Istiqamah sebagai konsep yang syamil
(menyeluruh) dan kamil (sempurna) secara sederhana dapat bermakna
keberlangsungan yang terus menerus dalam kebenaran dan kebaikan, baik sebagai
ucapan, perbuatan, keyakinan, sikap maupun nilai.
Guna menjelaskan hakikat istiqamah,
Ibnu Rajab al-Hambali mengajukan definisi, “Berjalan di atas jalan kebenaran
yang lurus tanpa menyimpang sedikit pun, dan menjalankan syariat Islam sesuai
dengan manhaj Rasulullah saw dalam melakukan perintah dan meninggalkan
larangan-Nya.”
Imam Muslim meriwayatkan sabda
Rasulullah saw, “Amal yang paling disukai Allah Ta’ala adalah amal yang
dikerjakan terus menerus walaupun jumlahnya sedikit,” Karena itu, istiqamah
bukan sekadar kebajikan tambahan atau pelengkap, melainkan sebuah keharusan
dalam kehidupan manusia, sebagai individu maupun masyarakat.

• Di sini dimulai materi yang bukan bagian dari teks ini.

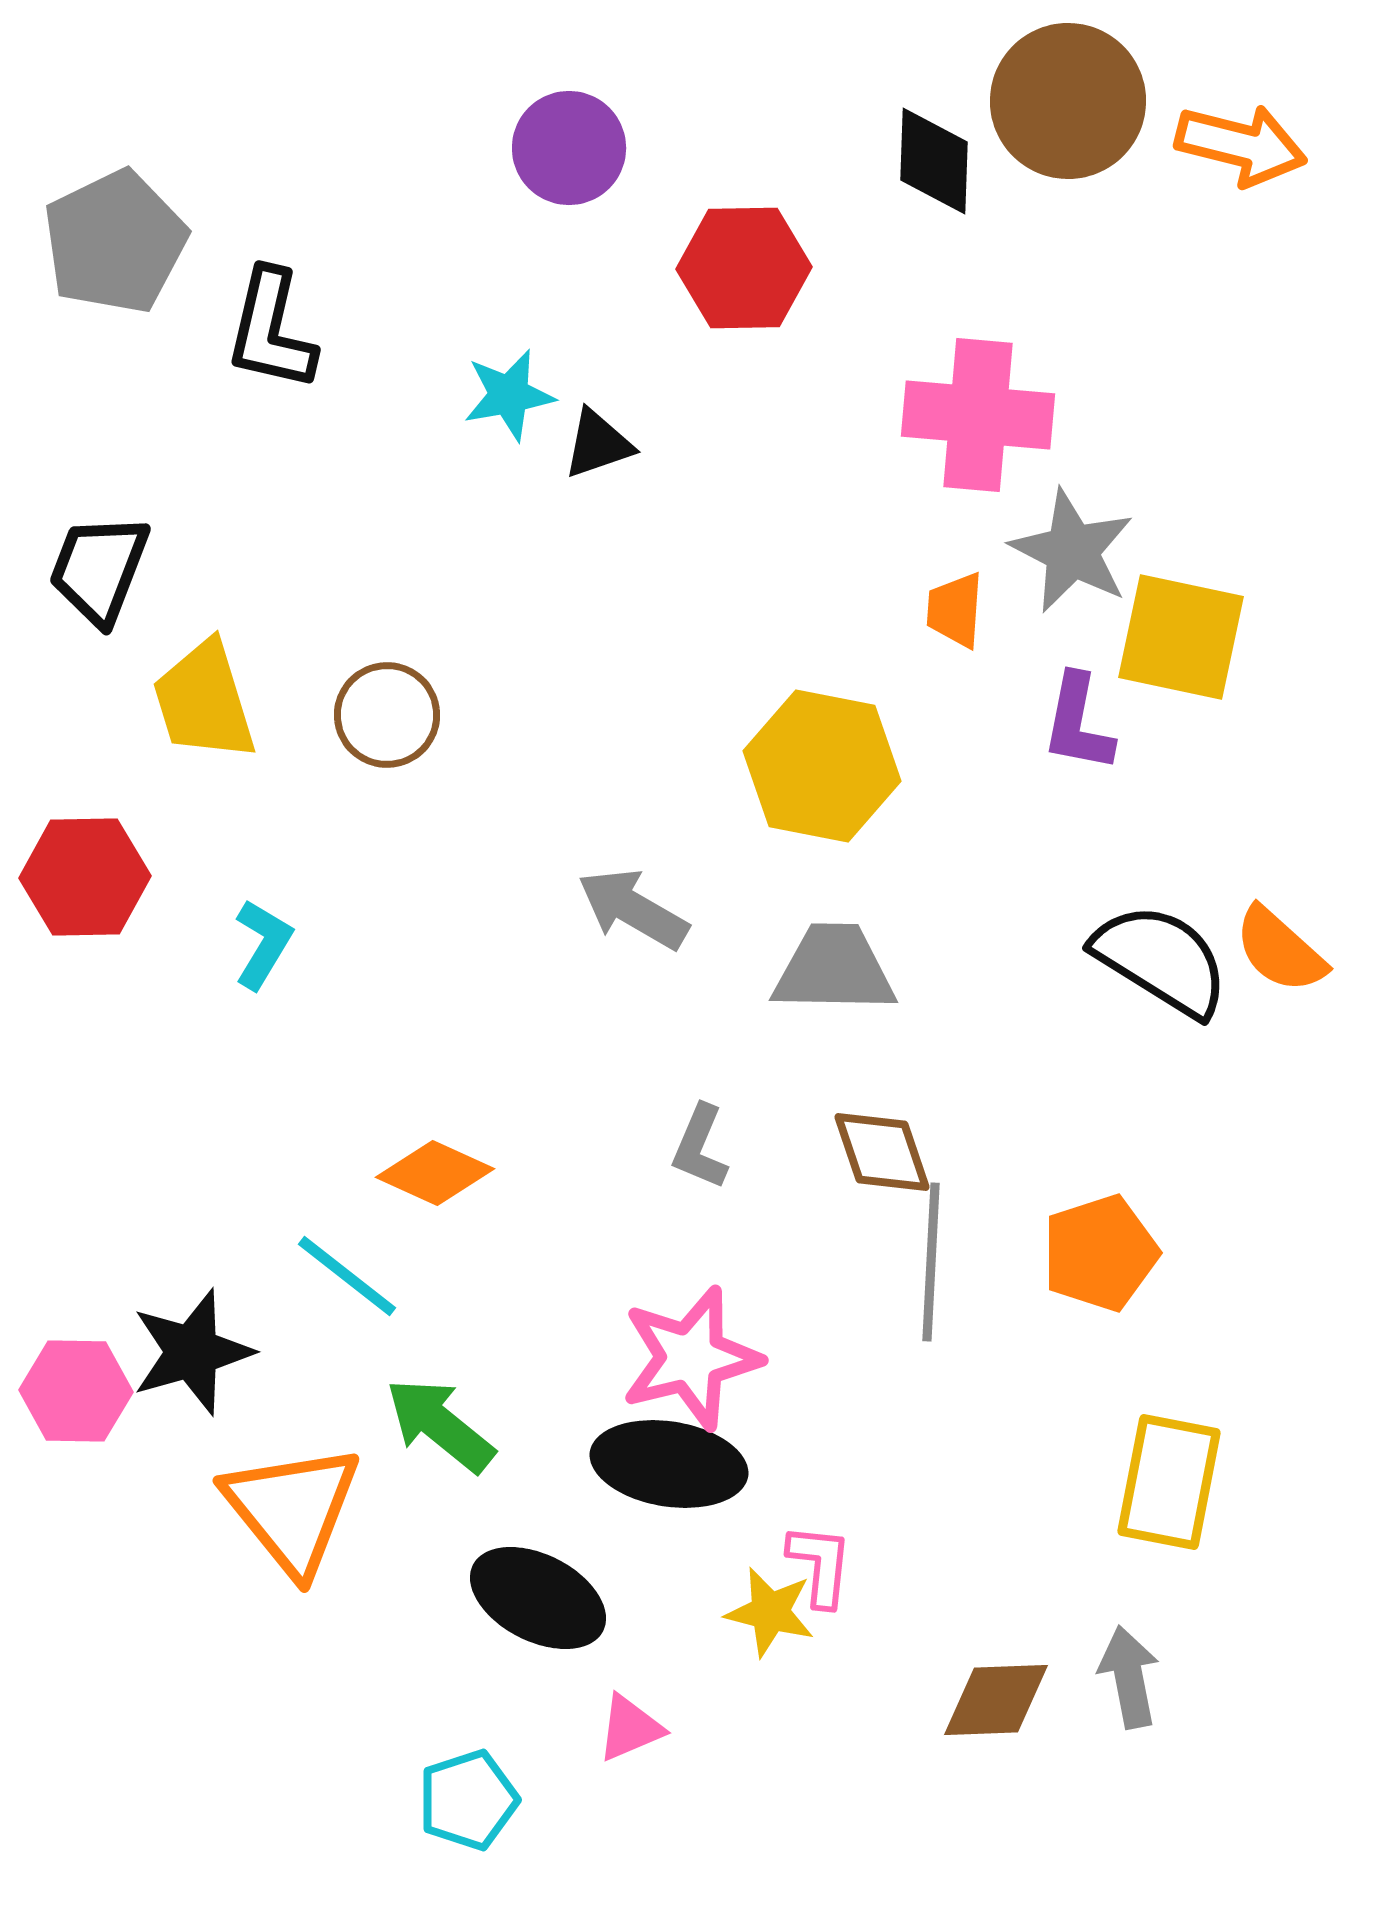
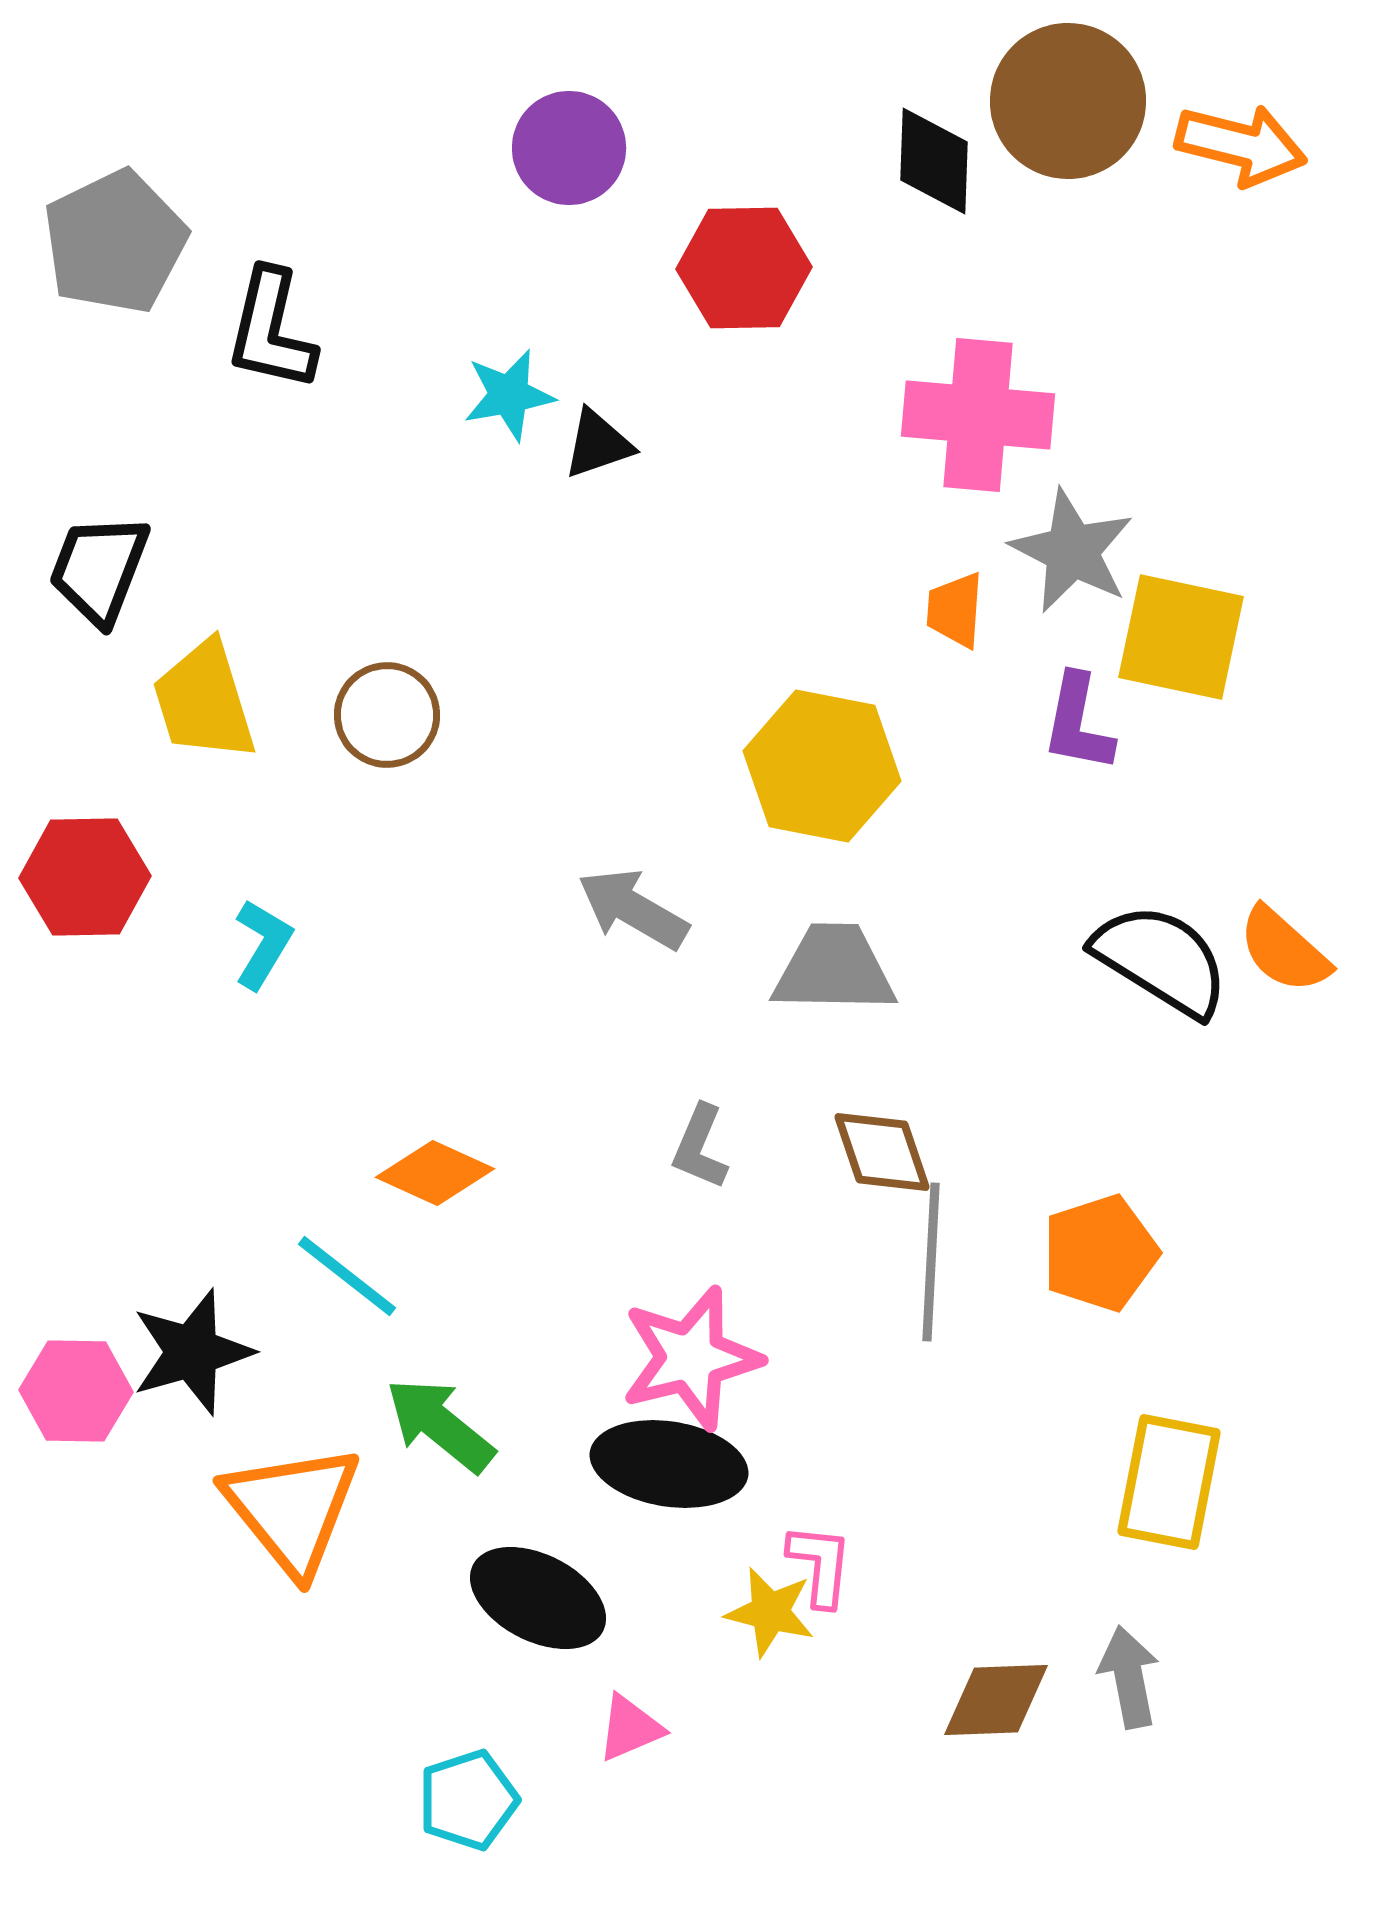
orange semicircle at (1280, 950): moved 4 px right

“Istiqamah adalah jalan menuju
keberhasilan di dunia dan keselamatan di akhirat. Seseorang yang memiliki sikap
istiqamah akan selalu merasa dekat dengan kebaikan, rezekinya dilapangkan, dan
akan jauh dari pengaruh buruk hawa nafsu dan syahwat. Dengan hati istiqamah,
malaikat akan turun untuk memberikan keteguhan dan ketenangan dari rasa takut
terhadap azab kubur. Selain itu, hati yang istiqamah akan mempermudah amal
seseorang untuk diterima di sisi Allah selain akan mempermudah untuk dihapus
dosa-dosanya,” papar Imam al-Qurthubi, salah seorang ulama tafsir.

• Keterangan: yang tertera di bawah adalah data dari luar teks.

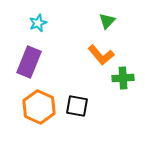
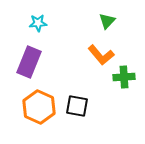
cyan star: rotated 18 degrees clockwise
green cross: moved 1 px right, 1 px up
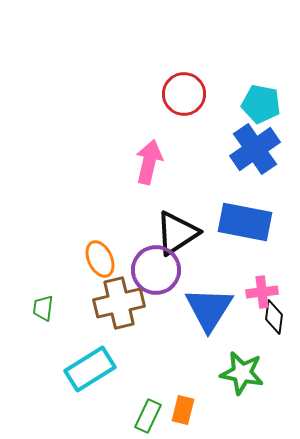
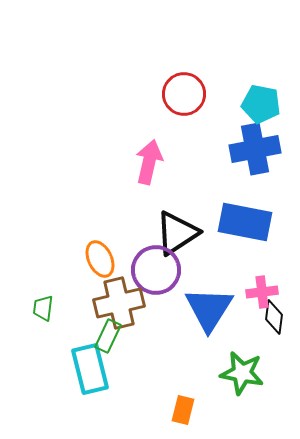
blue cross: rotated 24 degrees clockwise
cyan rectangle: rotated 72 degrees counterclockwise
green rectangle: moved 40 px left, 80 px up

Jelasnya, istiqamah adalah sebuah
keniscayaan bagi seorang Muslim.
sebagaimana dijelaskan sendiri oleh
Rasulullah saw. Ketika seorang sahabatnya, Sufyan bin Abdullah, bertanya:
“Wahai Rasulullah mohon dijelaskan padaku tentang Islam yang sesungguhnya,
sehingga aku tidak bertanya lagi setelah ini kepada seseorang selain kepadamu?”

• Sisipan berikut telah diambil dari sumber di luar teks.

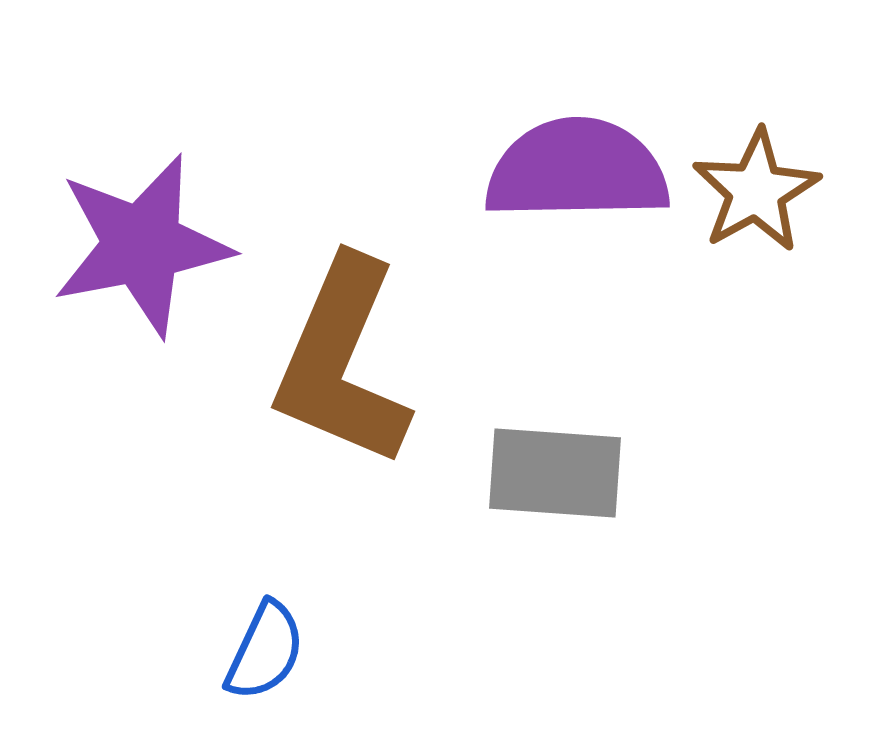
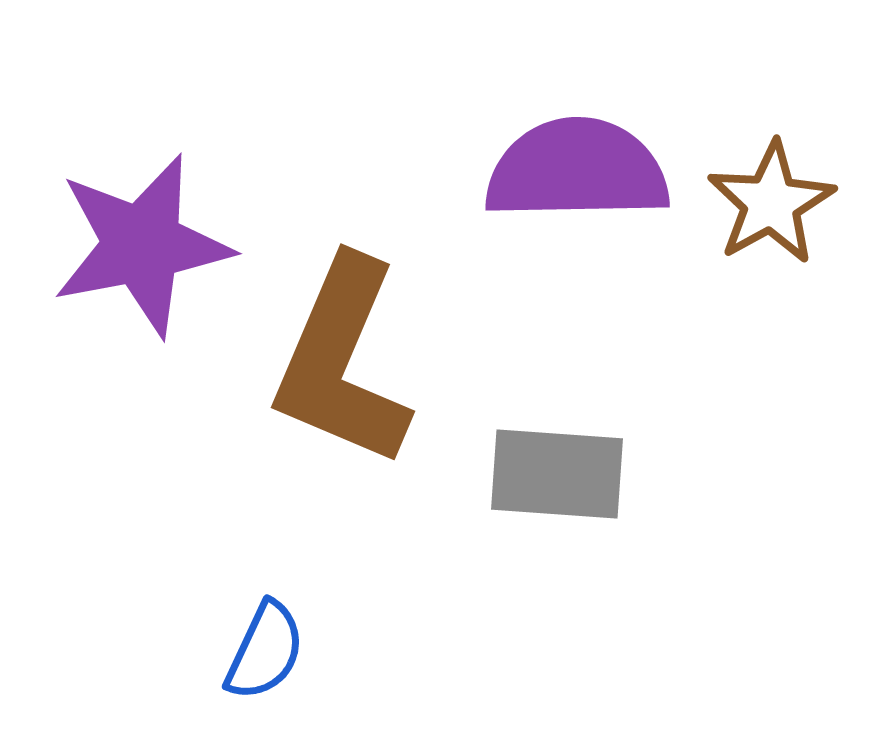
brown star: moved 15 px right, 12 px down
gray rectangle: moved 2 px right, 1 px down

Beliau menjawab, “Katakanlah, aku beriman kepada Allah kemudian
beristiqamalah!” (HR Muslim).
Singkat dan padat. Demikianlah
kiranya jawaban Rasulullah saw dari pertanyaan sahabatnya tersebut, namun di
balik kesingkatan jawaban tersebut justru kita dapat menangkap suatu isyarat
bahwa untuk menjadi Muslim sejati ‘cukup’ dengan memenuhi dua syarat, yaitu:
beriman kepada Allah dan bersikap istiqamah dalam keimanannya tersebut.
Bersikap istiqamah dalam keimanan
tidaklah sesederhana yang dibayangkan.
Umumnya orang memahami keimanan
kepada Allah cukup dengan mempercayai dan mengakui eksistensi Allah dengan
segenap ke-rububiyahan-Nya. Padahal iman bukan sekadar angan-angan, imajinasi
atau khayalan. Ia adalah keyakinan yang harus tertanam kokoh dalam jiwa dan
diwujudkan dalam perbuatan nyata.
Allah sangat menghargai dan memuji
orang-orang yang mampu mempertahankan sikap istiqamah. Merekalah yang berani
menegakkan kebenaran dan tidak takut dengan konsekuensi keimanan. Bahkan tidak
akan menyesal bila risiko betul-betul menimpa dirinya sebagai kaum Mukminin.
“Sesungguhnya orang-orang yang berkata, ‘Tuhan kami ialah Allah’, kemudian
mereka tetap dalam pendiriannya (istiqamah), maka malaikat akan turun kepada
mereka (dengan berkata), ‘janganlah kamu merasa takut dan sedih dan
bergembiralah kamu dengan surga yang telah dijanjikan Allah kepadamu.”
(QS Fushshilat :30).
Karena itu, setiap kita harus
berjuang untuk menumbuhkan istiqamah dalam jiwa masing-masing. Ada empat hal
yang harus ditempuh agar dapat menjadi hamba-hamba Allah yang istiqamah.
Pertama, kesadaran dan pemahaman yang benar (Al-Wa’yu wa al-fahmu ash-Shahih).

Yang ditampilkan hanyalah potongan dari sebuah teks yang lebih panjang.